Even though they're getting bigger, when most people think of electric cars, they think of a compact model. The Nissan Leaf, for example, is an electric car that, though it has room for five and a hatchback, is not exactly commodious. The Mitsubishi i, is only 62.4 inches (158.5 centimeters) wide [source: Mitsubishi]. Keeping an electric car small makes sense: the smaller the car is, the less it weighs, and the more range can be extracted from the battery pack.
But it is possible to take the less-is-more electric aesthetic a bit too far.
Scientists working in Switzerland and the Netherlands have created what can be called the world's smallest electric car.
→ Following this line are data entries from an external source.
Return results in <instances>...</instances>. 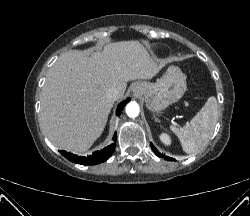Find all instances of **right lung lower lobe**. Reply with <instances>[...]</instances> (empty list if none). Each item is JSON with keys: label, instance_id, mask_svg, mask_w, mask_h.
Masks as SVG:
<instances>
[{"label": "right lung lower lobe", "instance_id": "98d812e1", "mask_svg": "<svg viewBox=\"0 0 250 216\" xmlns=\"http://www.w3.org/2000/svg\"><path fill=\"white\" fill-rule=\"evenodd\" d=\"M130 101V98L126 99L125 101L121 102L116 110V115L119 116L121 111L123 110L124 106ZM113 140L116 141V134L113 136ZM115 150V144H111L101 151H96L92 155L87 157L77 156L71 154L70 152L60 151V153L66 157L68 160L74 163L84 164V165H94L98 163H102L106 161L113 151Z\"/></svg>", "mask_w": 250, "mask_h": 216}]
</instances>
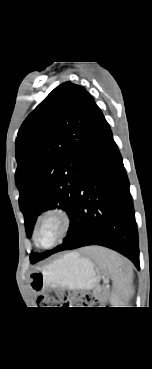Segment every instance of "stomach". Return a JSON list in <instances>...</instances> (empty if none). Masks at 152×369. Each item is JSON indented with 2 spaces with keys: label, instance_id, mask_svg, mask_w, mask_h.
<instances>
[{
  "label": "stomach",
  "instance_id": "obj_1",
  "mask_svg": "<svg viewBox=\"0 0 152 369\" xmlns=\"http://www.w3.org/2000/svg\"><path fill=\"white\" fill-rule=\"evenodd\" d=\"M100 273L94 263L76 252L66 254L53 263L30 274V286L36 293L48 287L64 286L70 289H92Z\"/></svg>",
  "mask_w": 152,
  "mask_h": 369
}]
</instances>
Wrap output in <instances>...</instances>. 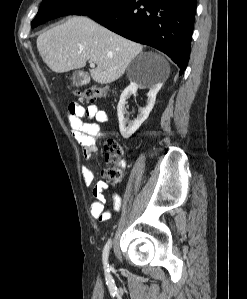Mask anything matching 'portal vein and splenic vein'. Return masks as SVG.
Returning <instances> with one entry per match:
<instances>
[{
	"instance_id": "portal-vein-and-splenic-vein-1",
	"label": "portal vein and splenic vein",
	"mask_w": 247,
	"mask_h": 299,
	"mask_svg": "<svg viewBox=\"0 0 247 299\" xmlns=\"http://www.w3.org/2000/svg\"><path fill=\"white\" fill-rule=\"evenodd\" d=\"M90 62V67H95V64L92 62V61H89Z\"/></svg>"
}]
</instances>
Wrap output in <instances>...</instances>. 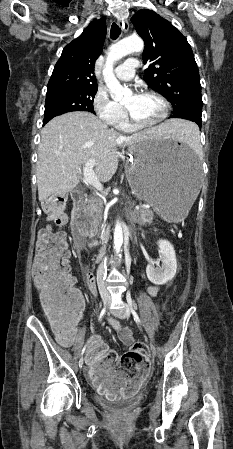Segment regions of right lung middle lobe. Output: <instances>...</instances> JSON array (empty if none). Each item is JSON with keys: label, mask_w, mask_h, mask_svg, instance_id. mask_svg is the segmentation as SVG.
I'll return each instance as SVG.
<instances>
[{"label": "right lung middle lobe", "mask_w": 233, "mask_h": 449, "mask_svg": "<svg viewBox=\"0 0 233 449\" xmlns=\"http://www.w3.org/2000/svg\"><path fill=\"white\" fill-rule=\"evenodd\" d=\"M97 87L85 89H64L46 95L43 124L53 117L71 111L94 113L93 100Z\"/></svg>", "instance_id": "right-lung-middle-lobe-1"}]
</instances>
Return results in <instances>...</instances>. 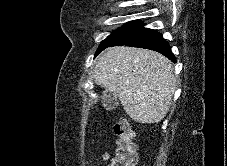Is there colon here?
<instances>
[{
  "mask_svg": "<svg viewBox=\"0 0 227 166\" xmlns=\"http://www.w3.org/2000/svg\"><path fill=\"white\" fill-rule=\"evenodd\" d=\"M116 148L109 166H134L136 152L134 130L126 120H119L114 126Z\"/></svg>",
  "mask_w": 227,
  "mask_h": 166,
  "instance_id": "5ec220e1",
  "label": "colon"
}]
</instances>
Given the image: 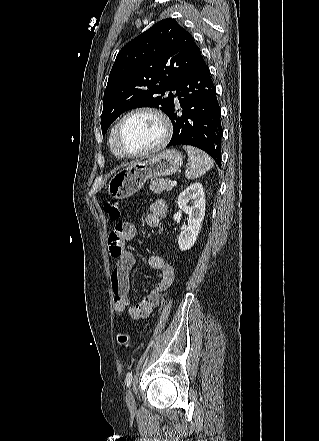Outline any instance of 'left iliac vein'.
Segmentation results:
<instances>
[{"instance_id": "4c4485c4", "label": "left iliac vein", "mask_w": 319, "mask_h": 441, "mask_svg": "<svg viewBox=\"0 0 319 441\" xmlns=\"http://www.w3.org/2000/svg\"><path fill=\"white\" fill-rule=\"evenodd\" d=\"M126 401H127V406L129 408L130 411H135L136 410V402L133 396V393L131 390H128L127 392V396H126Z\"/></svg>"}]
</instances>
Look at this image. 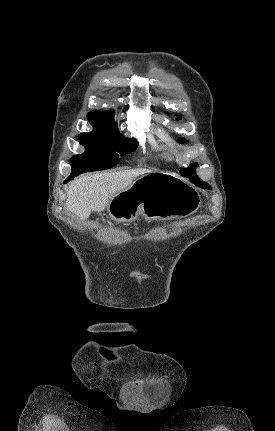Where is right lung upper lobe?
<instances>
[{
    "instance_id": "1",
    "label": "right lung upper lobe",
    "mask_w": 275,
    "mask_h": 431,
    "mask_svg": "<svg viewBox=\"0 0 275 431\" xmlns=\"http://www.w3.org/2000/svg\"><path fill=\"white\" fill-rule=\"evenodd\" d=\"M88 120L92 124L102 123V122H113L112 114L110 112H101V111H91L87 115Z\"/></svg>"
}]
</instances>
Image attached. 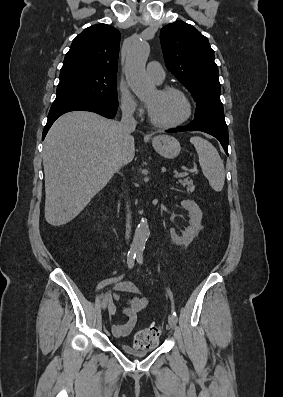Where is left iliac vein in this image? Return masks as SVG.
Here are the masks:
<instances>
[{
	"instance_id": "obj_1",
	"label": "left iliac vein",
	"mask_w": 283,
	"mask_h": 397,
	"mask_svg": "<svg viewBox=\"0 0 283 397\" xmlns=\"http://www.w3.org/2000/svg\"><path fill=\"white\" fill-rule=\"evenodd\" d=\"M168 323L172 329H175L177 320L173 314L168 316Z\"/></svg>"
}]
</instances>
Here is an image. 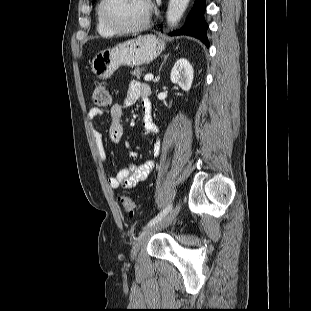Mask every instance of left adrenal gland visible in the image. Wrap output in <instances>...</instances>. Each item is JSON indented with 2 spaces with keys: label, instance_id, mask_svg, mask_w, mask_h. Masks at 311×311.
<instances>
[{
  "label": "left adrenal gland",
  "instance_id": "a2214340",
  "mask_svg": "<svg viewBox=\"0 0 311 311\" xmlns=\"http://www.w3.org/2000/svg\"><path fill=\"white\" fill-rule=\"evenodd\" d=\"M168 56H169V54H167V55L164 56V59H163V62H162V64H161L160 69L162 68L163 64L166 62ZM159 78H160V77H158V79H159Z\"/></svg>",
  "mask_w": 311,
  "mask_h": 311
}]
</instances>
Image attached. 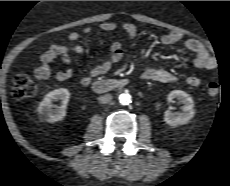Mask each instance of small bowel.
Returning <instances> with one entry per match:
<instances>
[{
    "label": "small bowel",
    "instance_id": "obj_1",
    "mask_svg": "<svg viewBox=\"0 0 230 186\" xmlns=\"http://www.w3.org/2000/svg\"><path fill=\"white\" fill-rule=\"evenodd\" d=\"M98 28L105 32H112L117 30L118 26L112 22H105L98 26ZM93 30V27H86L80 32H71L68 35L70 41L78 40L82 35L88 34ZM123 30L125 34L134 39L137 36V28L134 24L126 23L123 25ZM184 38L183 34L179 32H168L161 36L160 42L163 45H172L178 43ZM74 50L79 54H84L85 49L77 45ZM68 49L58 43H53L50 47L44 51L40 57L41 65L34 68L33 72L37 79L46 80L49 78L50 65L59 56H63L67 53ZM188 53H193L194 66L198 69L212 71L217 68V60L210 54L209 50L199 41L191 38H187L183 42V48L178 50V55L186 56ZM123 57V49L120 43H113L110 47V52L107 60L103 63L95 66L88 75L79 77V82L82 85H88L91 83L93 78L98 77L107 73L114 64L118 63ZM76 72L73 68H67L66 70L59 71L54 75V79L57 81H65L67 79L73 78ZM141 78L146 81H156L163 83H174L179 80V77L167 70L164 67H152L146 69L142 74ZM188 85L192 87H197L201 84V79L198 76H189L186 78Z\"/></svg>",
    "mask_w": 230,
    "mask_h": 186
}]
</instances>
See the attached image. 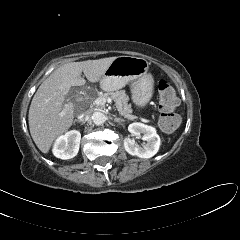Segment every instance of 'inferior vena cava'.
Returning a JSON list of instances; mask_svg holds the SVG:
<instances>
[{
	"label": "inferior vena cava",
	"mask_w": 240,
	"mask_h": 240,
	"mask_svg": "<svg viewBox=\"0 0 240 240\" xmlns=\"http://www.w3.org/2000/svg\"><path fill=\"white\" fill-rule=\"evenodd\" d=\"M89 116H90V111L88 110L79 114V118L82 120L89 118Z\"/></svg>",
	"instance_id": "602c4592"
}]
</instances>
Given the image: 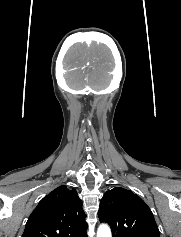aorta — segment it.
<instances>
[{"mask_svg": "<svg viewBox=\"0 0 181 237\" xmlns=\"http://www.w3.org/2000/svg\"><path fill=\"white\" fill-rule=\"evenodd\" d=\"M97 237H112L110 228L105 224L100 225L97 230Z\"/></svg>", "mask_w": 181, "mask_h": 237, "instance_id": "aorta-1", "label": "aorta"}]
</instances>
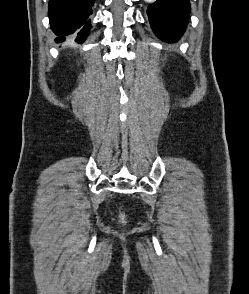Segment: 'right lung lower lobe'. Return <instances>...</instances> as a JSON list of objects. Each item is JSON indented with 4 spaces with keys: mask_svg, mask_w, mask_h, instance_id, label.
<instances>
[{
    "mask_svg": "<svg viewBox=\"0 0 249 294\" xmlns=\"http://www.w3.org/2000/svg\"><path fill=\"white\" fill-rule=\"evenodd\" d=\"M94 0H49L51 29L56 42L73 40L83 43L90 29L89 17Z\"/></svg>",
    "mask_w": 249,
    "mask_h": 294,
    "instance_id": "right-lung-lower-lobe-1",
    "label": "right lung lower lobe"
}]
</instances>
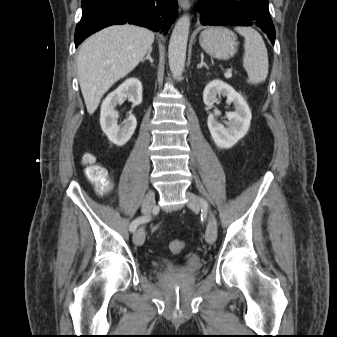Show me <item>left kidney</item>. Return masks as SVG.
<instances>
[{"label":"left kidney","instance_id":"1","mask_svg":"<svg viewBox=\"0 0 337 337\" xmlns=\"http://www.w3.org/2000/svg\"><path fill=\"white\" fill-rule=\"evenodd\" d=\"M218 95L226 96L227 101L234 104L235 111L226 114L229 120L226 127L217 121L216 117L221 115V112L217 109L208 116L207 124L215 144L222 149H228L246 135L250 127L252 114L242 95L230 85L218 79L211 81L205 87L203 92L205 105L209 108L213 107V104L218 101Z\"/></svg>","mask_w":337,"mask_h":337}]
</instances>
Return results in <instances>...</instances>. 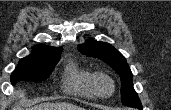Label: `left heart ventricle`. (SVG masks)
Segmentation results:
<instances>
[{
  "label": "left heart ventricle",
  "mask_w": 171,
  "mask_h": 110,
  "mask_svg": "<svg viewBox=\"0 0 171 110\" xmlns=\"http://www.w3.org/2000/svg\"><path fill=\"white\" fill-rule=\"evenodd\" d=\"M99 89L104 94H109L111 92V84L106 79H101L99 82Z\"/></svg>",
  "instance_id": "left-heart-ventricle-1"
}]
</instances>
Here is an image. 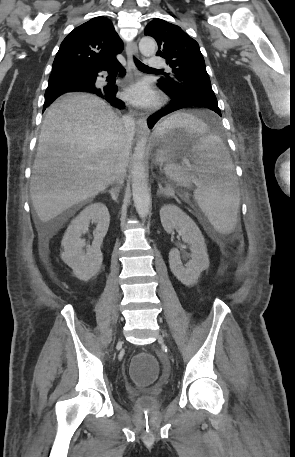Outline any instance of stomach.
<instances>
[{"label": "stomach", "mask_w": 295, "mask_h": 457, "mask_svg": "<svg viewBox=\"0 0 295 457\" xmlns=\"http://www.w3.org/2000/svg\"><path fill=\"white\" fill-rule=\"evenodd\" d=\"M156 137L160 150L155 155V161L162 165L164 163H172L177 156L178 150L198 144L203 135L198 132L188 131L183 127H175L162 133L156 130Z\"/></svg>", "instance_id": "stomach-1"}]
</instances>
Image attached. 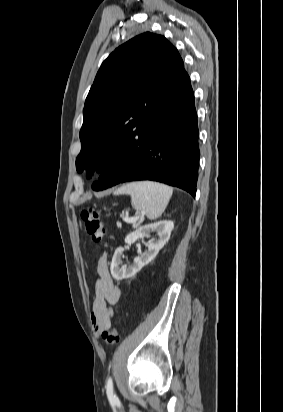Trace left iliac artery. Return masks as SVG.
Masks as SVG:
<instances>
[{"label": "left iliac artery", "instance_id": "obj_1", "mask_svg": "<svg viewBox=\"0 0 283 412\" xmlns=\"http://www.w3.org/2000/svg\"><path fill=\"white\" fill-rule=\"evenodd\" d=\"M106 393H107V397L110 401H112V402H117L118 401V398L116 397V395L114 394V391H113V382H112L111 377H109L108 381H107Z\"/></svg>", "mask_w": 283, "mask_h": 412}]
</instances>
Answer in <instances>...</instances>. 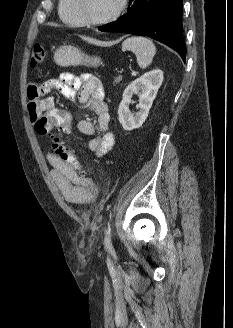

Don't go looking for passenger or cargo volume numbers, though. And its range probably won't be enough to get you to work and back, though it does have standard four-wheel drive.
The world's smallest electric car is actually a custom-designed molecule. That's right -- it's a car that you need a microscope to see. On the plus side, parking it is a cinch.
The molecule has a stem with four branches. It sort of looks like the letter H. Each branch rotates, acting as wheels for the car. The power for the car comes from a scanning tunneling microscope. When the tip of the microscope, which is only as big as a single atom, comes near the electric car molecule, electrons jump from the microscope to the car. As the wheels absorb the charge, they change shape in a rolling motion, causing the entire molecule to move. Each charge allows the car to go about six billionths of a meter. And, in order for the charge to work, it needs to be administered in a vacuum with a temperature of minus 446.8 degrees Fahrenheit (minus 266 degrees Celsius).
So, what's the use of this electric car? The scientists aren't sure yet. But they think it signals a new path in nanotechnology, which is the manipulation of matter at extremely small scales. While most technology starts out large and gets progressively smaller -- like how the original computers that took up entire floors of buildings turned into the smartphone that fits in your pocket -- nanotechnologists look to start small (actually, very small). By manipulating matter and creating new molecules, they hope to create new machines, proteins, organic matter and other materials. We might not be able to ride in the world's smallest electric car, but it could eventually be the basis for other technological advances.
Just don't forget where you parked it.